▶ [EXERCISE BRIEF] Copy the result of filtering the entries below for lines that include the string "качестве".

▶ [DATA TO USE]
# # # # #
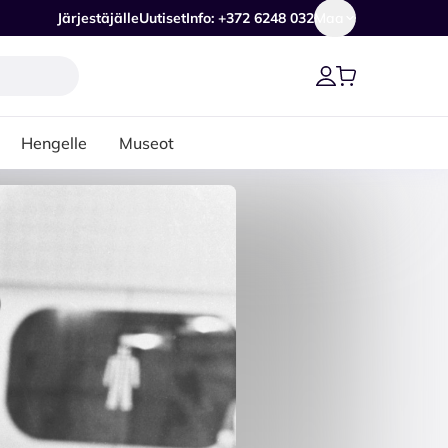
Järjestäjälle
Uutiset
Info: +372 6248 032
Maa
Hengelle
Museot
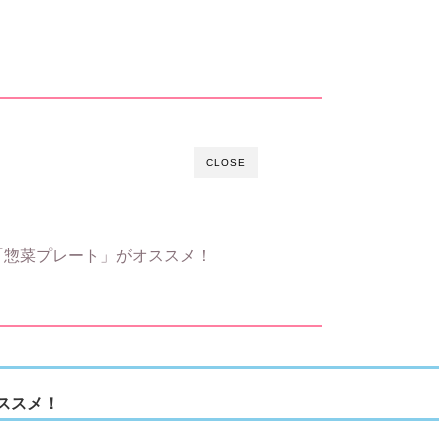
CLOSE
「惣菜プレート」がオススメ！
ススメ！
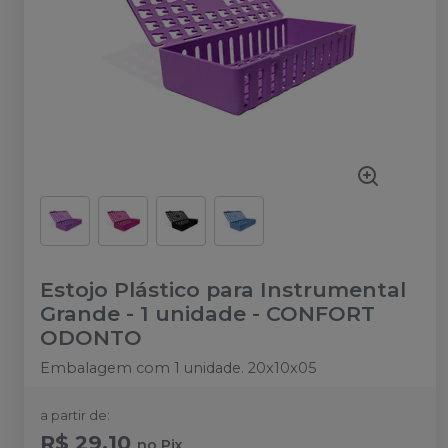
Estojo Plástico para Instrumental
Grande - 1 unidade
-
CONFORT
ODONTO
Embalagem com 1 unidade. 20x10x05
a partir de:
R$ 29,10
no
Pix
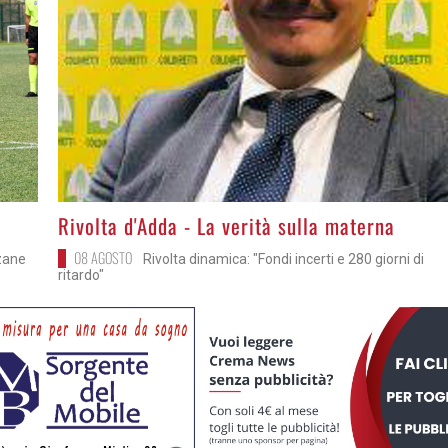
>
Rivolta d'Adda - La verità sulla materna
08 AGOSTO
zzane
Rivolta dinamica: "Fondi incerti e 280 giorni di
ritardo"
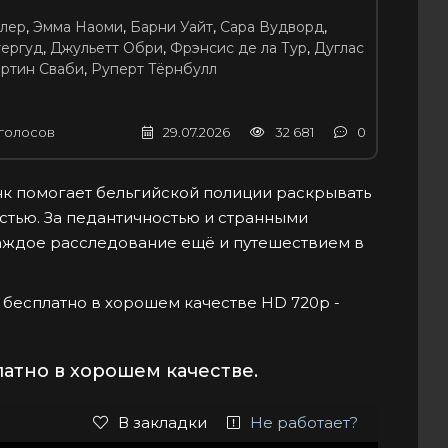
лер
,
Эмма Наоми
,
Барни Уайт
,
Сара Вудворд
,
тергуд
,
Джульетт Обри
,
Фрэнсис де ла Тур
,
Дуглас
ртин Сваби
,
Руперт Тёрнбулл
голосов
29.07.2026
32 681
0
 помогает бельгийской полиции раскрывать
стью. За педантичностью и странными
аждое расследование ещё и путешествием в
айн бесплатно в хорошем качестве HD 720p -
атно в хорошем качестве.
В закладки
Не работает?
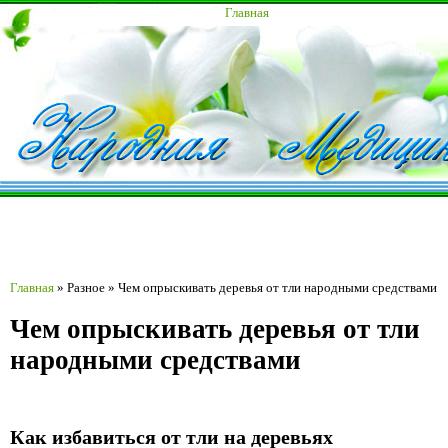
Главная
Главная
»
Разное
»
Чем опрыскивать деревья от тли народными средствами
Чем опрыскивать деревья от тли
народными средствами
Как избавиться от тли на деревьях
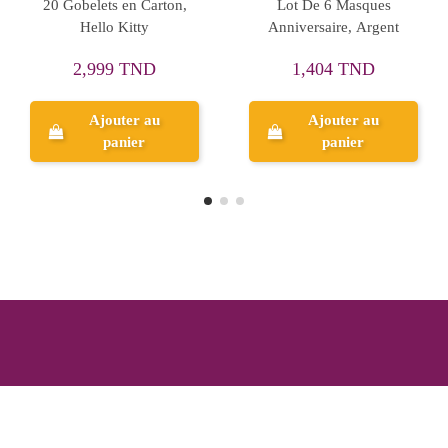
Set de 6 Sifflets
20 Gobelets en Carton,
Anniversaire, Batman
Masha&Michka
3,998 TND
2,999 TND
Ajouter au
Ajouter au
panier
panier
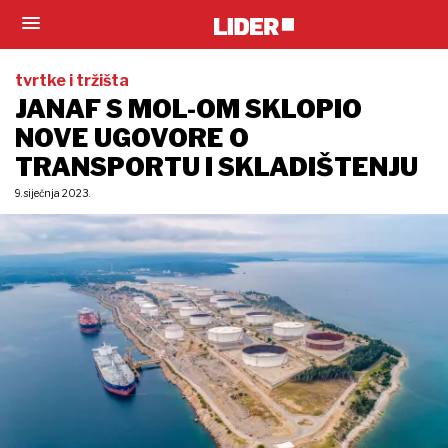
tvrtke i tržišta
JANAF S MOL-OM SKLOPIO
NOVE UGOVORE O
TRANSPORTU I SKLADIŠTENJU
9. siječnja 2023.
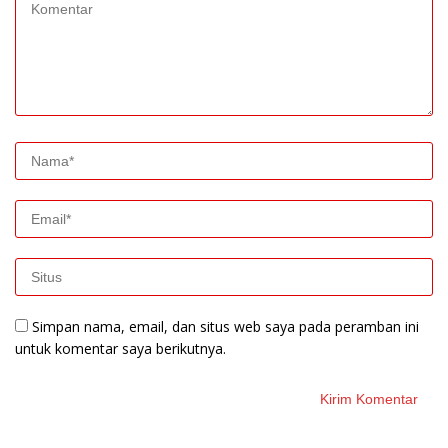
Simpan nama, email, dan situs web saya pada peramban ini
untuk komentar saya berikutnya.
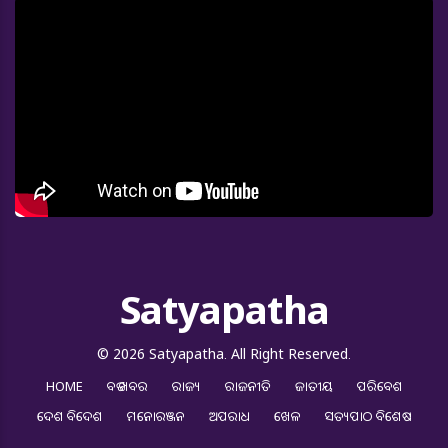
Satyapatha
© 2026 Satyapatha. All Right Reserved.
HOME
ବଡ ଖବର
ରାଜ୍ୟ
ରାଜନୀତି
ଜାତୀୟ
ପରିବେଶ
ଦେଶ ବିଦେଶ
ମନୋରଞ୍ଜନ
ଅପରାଧ
ଖେଳ
ସତ୍ୟପାଠ ବିଶେଷ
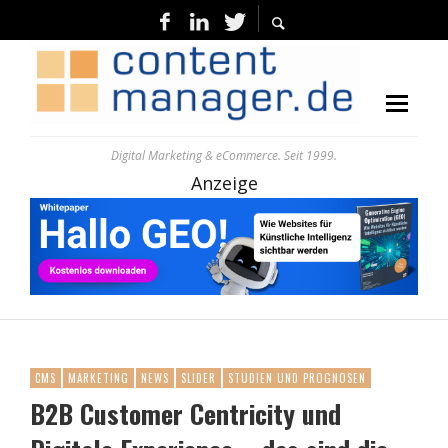
Digital Marketing & eCommerce. Seit 1999.
Anzeige
CMS
MARKETING
NEWS
SLIDER
STUDIEN UND PROGNOSEN
B2B Customer Centricity und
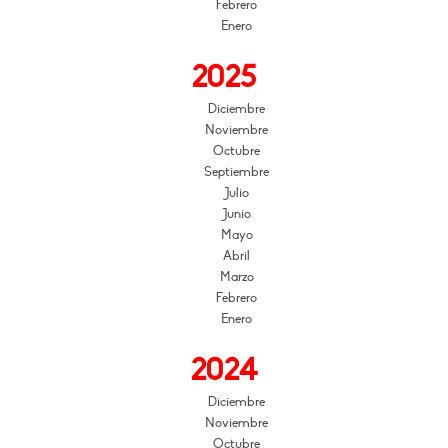
Febrero
Enero
2025
Diciembre
Noviembre
Octubre
Septiembre
Julio
Junio
Mayo
Abril
Marzo
Febrero
Enero
2024
Diciembre
Noviembre
Octubre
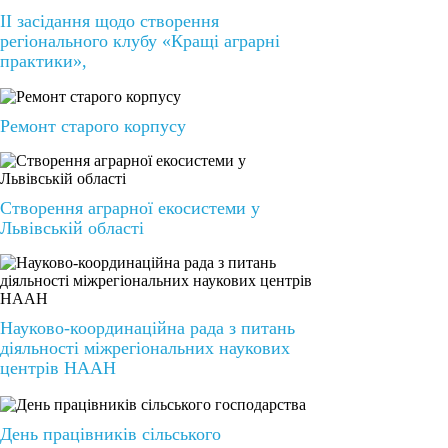
ІІ засідання щодо створення
регіонального клубу «Кращі аграрні
практики»,
Ремонт старого корпусу
Створення аграрної екосистеми у
Львівській області
Науково-координаційна рада з питань
діяльності міжрегіональних наукових
центрів НААН
День працівників сільського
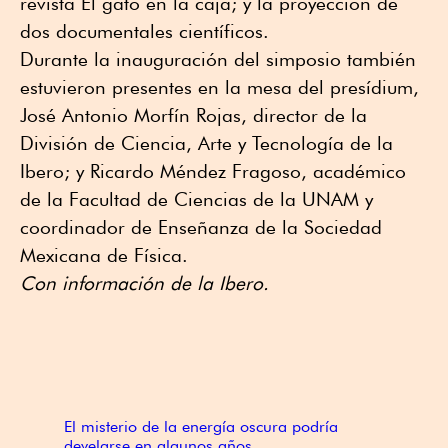
revista El gato en la caja; y la proyección de
dos documentales científicos.
Durante la inauguración del simposio también
estuvieron presentes en la mesa del presídium,
José Antonio Morfín Rojas, director de la
División de Ciencia, Arte y Tecnología de la
Ibero; y Ricardo Méndez Fragoso, académico
de la Facultad de Ciencias de la UNAM y
coordinador de Enseñanza de la Sociedad
Mexicana de Física.
Con información de la Ibero.
El misterio de la energía oscura podría
develarse en algunos años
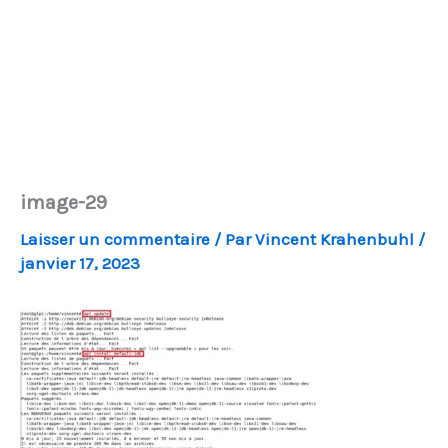
image-29
Laisser un commentaire
/ Par
Vincent Krahenbuhl
/
janvier 17, 2023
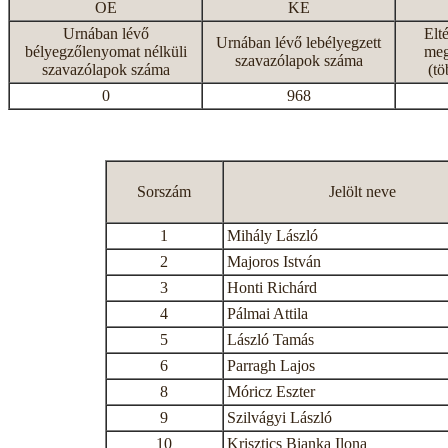
OE
KE
Urnában lévő
Elt
Urnában lévő lebélyegzett
bélyegzőlenyomat nélküli
meg
szavazólapok száma
szavazólapok száma
(tö
0
968
Sorszám
Jelölt neve
1
Mihály László
2
Majoros István
3
Honti Richárd
4
Pálmai Attila
5
László Tamás
6
Parragh Lajos
8
Móricz Eszter
9
Szilvágyi László
10
Krisztics Bianka Ilona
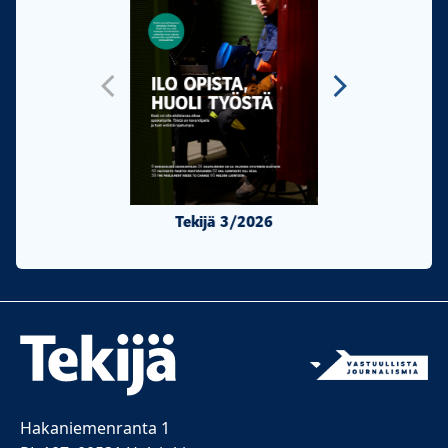
Tekijä 3/2026
Tekijä 2/20
Hakaniemenranta 1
# # # # #
▶ [YOUR SOLUTION]
айн бесплатно в хорошем качестве HD 720p -
атно в хорошем качестве.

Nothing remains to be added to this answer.